++++ GIVEN RECORDS
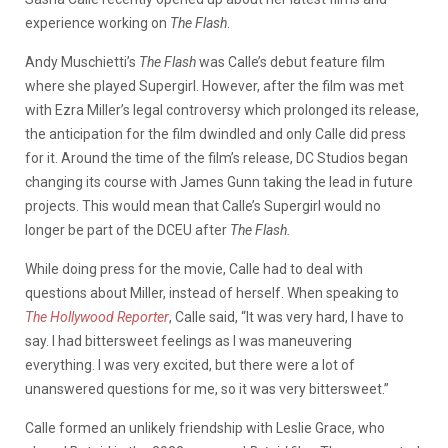
experience working on
The Flash
.
Andy Muschietti’s
The Flash
was Calle’s debut feature film
where she played Supergirl. However, after the film was met
with Ezra Miller’s legal controversy which prolonged its release,
the anticipation for the film dwindled and only Calle did press
for it. Around the time of the film’s release, DC Studios began
changing its course with James Gunn taking the lead in future
projects. This would mean that Calle’s Supergirl would no
longer be part of the DCEU after
The Flash.
While doing press for the movie, Calle had to deal with
questions about Miller, instead of herself. When speaking to
The Hollywood Reporter
, Calle said, “It was very hard, I have to
say. I had bittersweet feelings as I was maneuvering
everything. I was very excited, but there were a lot of
unanswered questions for me, so it was very bittersweet.”
Calle formed an unlikely friendship with Leslie Grace, who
++++++++
THE TASK:
Although the records include pictures, output only their text, exactly and completely.

SOLUTION TO THIS PROBLEM:
experience working on
The Flash
.
Andy Muschietti’s
The Flash
was Calle’s debut feature film
where she played Supergirl. However, after the film was met
with Ezra Miller’s legal controversy which prolonged its release,
the anticipation for the film dwindled and only Calle did press
for it. Around the time of the film’s release, DC Studios began
changing its course with James Gunn taking the lead in future
projects. This would mean that Calle’s Supergirl would no
longer be part of the DCEU after
The Flash.
While doing press for the movie, Calle had to deal with
questions about Miller, instead of herself. When speaking to
The Hollywood Reporter
, Calle said, “It was very hard, I have to
say. I had bittersweet feelings as I was maneuvering
everything. I was very excited, but there were a lot of
unanswered questions for me, so it was very bittersweet.”
Calle formed an unlikely friendship with Leslie Grace, who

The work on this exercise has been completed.